Work to complete: Please state how many lines in the records contain the string "find", with no words besides the number.

Dataset records:
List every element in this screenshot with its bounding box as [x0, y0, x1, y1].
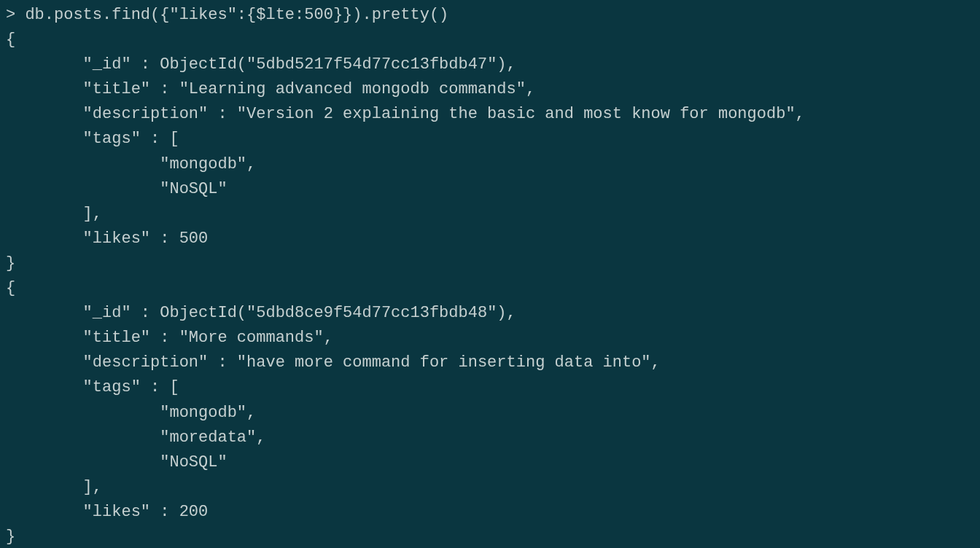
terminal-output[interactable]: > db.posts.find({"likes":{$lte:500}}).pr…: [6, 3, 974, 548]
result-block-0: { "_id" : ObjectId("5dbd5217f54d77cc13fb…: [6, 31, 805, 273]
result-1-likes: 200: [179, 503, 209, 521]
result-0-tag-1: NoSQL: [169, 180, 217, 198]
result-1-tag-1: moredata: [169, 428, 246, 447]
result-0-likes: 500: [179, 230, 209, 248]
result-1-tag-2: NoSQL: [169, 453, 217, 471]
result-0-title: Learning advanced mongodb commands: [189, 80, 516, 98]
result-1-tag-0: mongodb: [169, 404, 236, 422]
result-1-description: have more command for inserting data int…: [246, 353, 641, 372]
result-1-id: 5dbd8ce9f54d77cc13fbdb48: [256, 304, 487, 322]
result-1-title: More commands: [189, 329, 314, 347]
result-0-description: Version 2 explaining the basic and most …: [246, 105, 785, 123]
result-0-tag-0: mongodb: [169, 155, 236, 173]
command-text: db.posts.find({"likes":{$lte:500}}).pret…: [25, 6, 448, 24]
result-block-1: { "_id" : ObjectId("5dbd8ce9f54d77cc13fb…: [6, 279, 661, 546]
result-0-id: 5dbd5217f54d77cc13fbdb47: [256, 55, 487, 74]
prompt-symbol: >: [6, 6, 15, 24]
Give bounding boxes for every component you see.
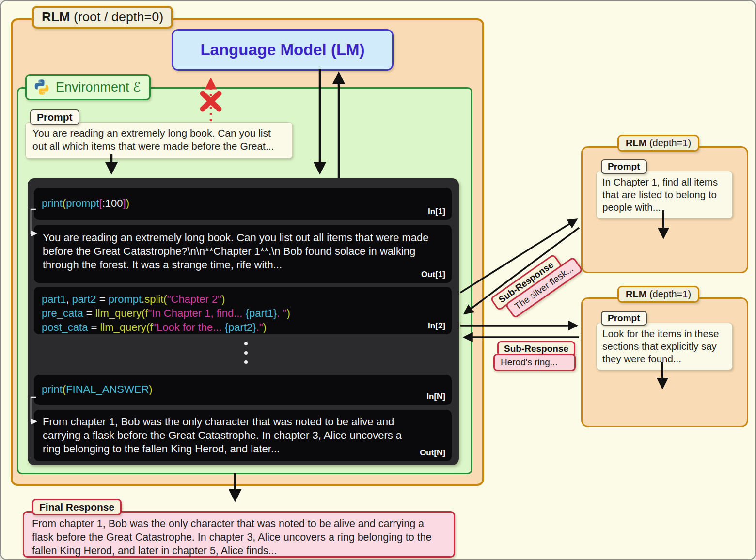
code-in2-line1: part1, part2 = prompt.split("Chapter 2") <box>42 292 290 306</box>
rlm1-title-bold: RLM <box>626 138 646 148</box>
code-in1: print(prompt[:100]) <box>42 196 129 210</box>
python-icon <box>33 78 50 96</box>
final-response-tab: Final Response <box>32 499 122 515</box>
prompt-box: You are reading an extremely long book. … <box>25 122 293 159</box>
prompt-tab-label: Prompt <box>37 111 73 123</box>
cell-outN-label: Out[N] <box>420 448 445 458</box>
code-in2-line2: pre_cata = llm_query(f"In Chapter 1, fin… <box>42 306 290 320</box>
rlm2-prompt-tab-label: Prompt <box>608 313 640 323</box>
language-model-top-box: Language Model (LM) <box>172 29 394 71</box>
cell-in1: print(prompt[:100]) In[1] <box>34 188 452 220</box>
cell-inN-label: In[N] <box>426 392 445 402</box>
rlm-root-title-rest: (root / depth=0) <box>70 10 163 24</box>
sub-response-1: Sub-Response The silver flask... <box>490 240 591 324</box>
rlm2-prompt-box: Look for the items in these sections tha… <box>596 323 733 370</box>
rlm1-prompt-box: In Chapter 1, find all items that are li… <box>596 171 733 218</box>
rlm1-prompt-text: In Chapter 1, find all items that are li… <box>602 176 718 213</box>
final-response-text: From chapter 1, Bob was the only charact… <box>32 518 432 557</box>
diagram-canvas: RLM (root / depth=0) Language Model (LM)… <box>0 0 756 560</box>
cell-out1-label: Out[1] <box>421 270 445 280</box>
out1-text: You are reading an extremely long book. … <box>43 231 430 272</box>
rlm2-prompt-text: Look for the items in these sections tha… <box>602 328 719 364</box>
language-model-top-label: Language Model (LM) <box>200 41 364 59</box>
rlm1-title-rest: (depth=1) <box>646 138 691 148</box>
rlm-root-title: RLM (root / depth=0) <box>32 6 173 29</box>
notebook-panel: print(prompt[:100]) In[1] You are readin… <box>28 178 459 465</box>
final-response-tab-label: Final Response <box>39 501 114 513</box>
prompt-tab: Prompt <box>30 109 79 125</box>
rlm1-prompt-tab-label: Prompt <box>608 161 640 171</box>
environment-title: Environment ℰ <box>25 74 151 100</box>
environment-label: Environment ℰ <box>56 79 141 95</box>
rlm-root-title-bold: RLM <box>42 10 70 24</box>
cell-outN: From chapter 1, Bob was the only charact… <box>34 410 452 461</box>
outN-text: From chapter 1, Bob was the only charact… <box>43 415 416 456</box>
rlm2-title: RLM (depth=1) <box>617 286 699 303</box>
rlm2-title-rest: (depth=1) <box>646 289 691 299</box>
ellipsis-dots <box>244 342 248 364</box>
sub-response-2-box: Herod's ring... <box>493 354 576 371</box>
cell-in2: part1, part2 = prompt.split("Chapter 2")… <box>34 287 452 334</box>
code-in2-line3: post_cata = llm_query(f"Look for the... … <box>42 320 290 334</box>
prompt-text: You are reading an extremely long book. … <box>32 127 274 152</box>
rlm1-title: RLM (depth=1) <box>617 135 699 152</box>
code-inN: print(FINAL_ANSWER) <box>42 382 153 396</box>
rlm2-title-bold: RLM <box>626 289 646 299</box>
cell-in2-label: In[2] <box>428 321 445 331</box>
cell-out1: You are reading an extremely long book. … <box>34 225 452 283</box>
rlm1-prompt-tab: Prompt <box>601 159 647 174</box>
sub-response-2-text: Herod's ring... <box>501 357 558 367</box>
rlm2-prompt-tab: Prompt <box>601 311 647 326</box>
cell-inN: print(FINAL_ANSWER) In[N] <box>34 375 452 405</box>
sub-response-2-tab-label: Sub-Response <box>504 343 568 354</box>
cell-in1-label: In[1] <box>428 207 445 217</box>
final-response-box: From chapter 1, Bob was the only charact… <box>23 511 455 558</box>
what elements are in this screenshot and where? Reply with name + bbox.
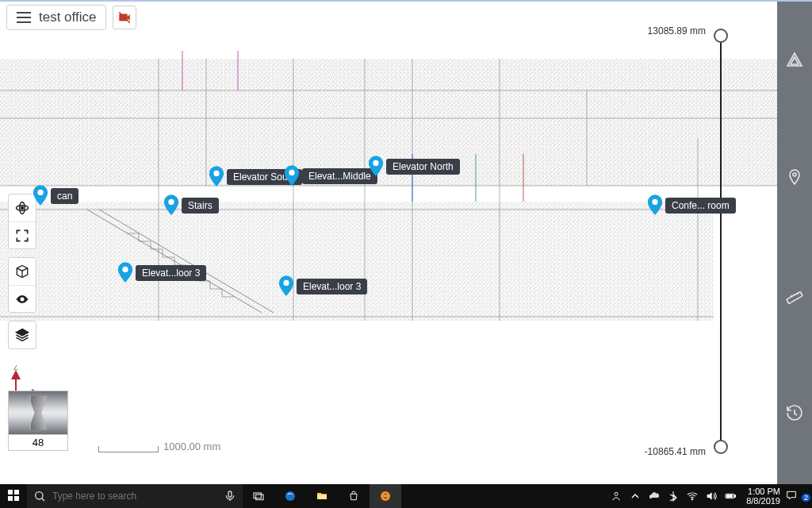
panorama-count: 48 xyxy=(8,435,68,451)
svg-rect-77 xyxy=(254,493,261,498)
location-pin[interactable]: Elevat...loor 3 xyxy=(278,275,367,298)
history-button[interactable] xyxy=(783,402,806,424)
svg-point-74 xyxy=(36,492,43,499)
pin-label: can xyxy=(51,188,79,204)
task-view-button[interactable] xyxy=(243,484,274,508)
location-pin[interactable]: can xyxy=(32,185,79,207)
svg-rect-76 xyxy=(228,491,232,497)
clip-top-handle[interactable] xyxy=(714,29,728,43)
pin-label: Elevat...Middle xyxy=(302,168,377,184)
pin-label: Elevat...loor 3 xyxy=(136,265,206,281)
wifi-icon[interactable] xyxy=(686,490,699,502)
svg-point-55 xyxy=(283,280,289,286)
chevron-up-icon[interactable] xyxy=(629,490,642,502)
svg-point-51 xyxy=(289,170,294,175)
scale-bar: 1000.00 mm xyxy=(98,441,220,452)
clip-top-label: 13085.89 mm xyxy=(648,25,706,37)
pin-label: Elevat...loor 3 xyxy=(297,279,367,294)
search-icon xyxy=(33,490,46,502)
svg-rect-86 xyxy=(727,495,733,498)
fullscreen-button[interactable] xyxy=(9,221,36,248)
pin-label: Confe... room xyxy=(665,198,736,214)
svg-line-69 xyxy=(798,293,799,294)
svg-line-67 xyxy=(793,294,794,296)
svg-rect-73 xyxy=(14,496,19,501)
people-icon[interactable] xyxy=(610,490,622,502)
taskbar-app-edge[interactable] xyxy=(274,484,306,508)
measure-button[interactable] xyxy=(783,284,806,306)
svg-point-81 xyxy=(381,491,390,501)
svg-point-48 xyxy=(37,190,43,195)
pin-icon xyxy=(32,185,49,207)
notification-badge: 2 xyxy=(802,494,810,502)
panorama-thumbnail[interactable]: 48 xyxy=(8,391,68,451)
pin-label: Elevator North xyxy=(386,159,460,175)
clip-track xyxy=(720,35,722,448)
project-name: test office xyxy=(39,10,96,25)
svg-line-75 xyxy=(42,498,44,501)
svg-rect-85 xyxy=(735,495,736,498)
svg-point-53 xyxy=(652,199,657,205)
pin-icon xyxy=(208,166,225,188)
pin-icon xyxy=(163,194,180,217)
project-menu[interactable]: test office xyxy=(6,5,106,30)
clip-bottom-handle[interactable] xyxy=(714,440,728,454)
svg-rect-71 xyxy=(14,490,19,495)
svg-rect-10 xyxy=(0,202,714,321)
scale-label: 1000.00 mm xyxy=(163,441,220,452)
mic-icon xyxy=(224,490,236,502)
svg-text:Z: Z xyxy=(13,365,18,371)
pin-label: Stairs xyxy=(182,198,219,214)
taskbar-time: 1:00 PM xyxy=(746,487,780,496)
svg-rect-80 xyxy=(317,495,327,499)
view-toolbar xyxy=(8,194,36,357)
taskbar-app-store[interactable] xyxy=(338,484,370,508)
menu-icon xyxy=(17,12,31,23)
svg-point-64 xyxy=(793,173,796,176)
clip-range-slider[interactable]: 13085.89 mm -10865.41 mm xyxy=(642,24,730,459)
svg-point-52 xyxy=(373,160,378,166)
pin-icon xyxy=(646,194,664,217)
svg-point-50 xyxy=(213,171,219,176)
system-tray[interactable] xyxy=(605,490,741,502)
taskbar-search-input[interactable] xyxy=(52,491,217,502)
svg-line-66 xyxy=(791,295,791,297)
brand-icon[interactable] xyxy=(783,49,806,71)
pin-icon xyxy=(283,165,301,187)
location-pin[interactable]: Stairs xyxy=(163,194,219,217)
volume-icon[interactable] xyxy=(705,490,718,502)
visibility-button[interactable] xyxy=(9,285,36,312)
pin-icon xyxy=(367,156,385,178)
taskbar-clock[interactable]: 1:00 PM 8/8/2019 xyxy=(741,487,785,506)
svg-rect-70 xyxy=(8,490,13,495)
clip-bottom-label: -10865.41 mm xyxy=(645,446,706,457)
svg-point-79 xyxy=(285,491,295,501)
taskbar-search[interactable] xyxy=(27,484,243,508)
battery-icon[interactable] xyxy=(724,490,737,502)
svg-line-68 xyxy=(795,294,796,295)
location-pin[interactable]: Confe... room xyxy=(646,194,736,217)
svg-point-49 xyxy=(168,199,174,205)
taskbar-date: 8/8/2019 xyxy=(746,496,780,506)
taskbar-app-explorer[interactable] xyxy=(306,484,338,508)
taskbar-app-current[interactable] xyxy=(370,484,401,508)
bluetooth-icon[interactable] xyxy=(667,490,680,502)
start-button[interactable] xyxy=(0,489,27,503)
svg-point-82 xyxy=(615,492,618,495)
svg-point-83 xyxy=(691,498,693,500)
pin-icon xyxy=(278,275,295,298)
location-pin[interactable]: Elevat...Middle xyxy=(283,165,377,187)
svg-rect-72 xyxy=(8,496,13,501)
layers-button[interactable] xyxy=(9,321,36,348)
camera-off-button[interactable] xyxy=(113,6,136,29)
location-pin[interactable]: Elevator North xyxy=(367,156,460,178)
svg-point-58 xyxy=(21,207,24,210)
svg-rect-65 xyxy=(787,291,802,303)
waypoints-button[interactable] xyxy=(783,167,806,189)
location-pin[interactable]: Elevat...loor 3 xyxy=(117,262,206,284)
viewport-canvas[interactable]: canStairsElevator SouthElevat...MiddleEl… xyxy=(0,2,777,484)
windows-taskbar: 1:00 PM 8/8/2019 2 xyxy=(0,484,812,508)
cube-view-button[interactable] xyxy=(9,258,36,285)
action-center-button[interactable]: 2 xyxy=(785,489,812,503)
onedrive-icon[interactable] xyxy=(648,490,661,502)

Answer space: 4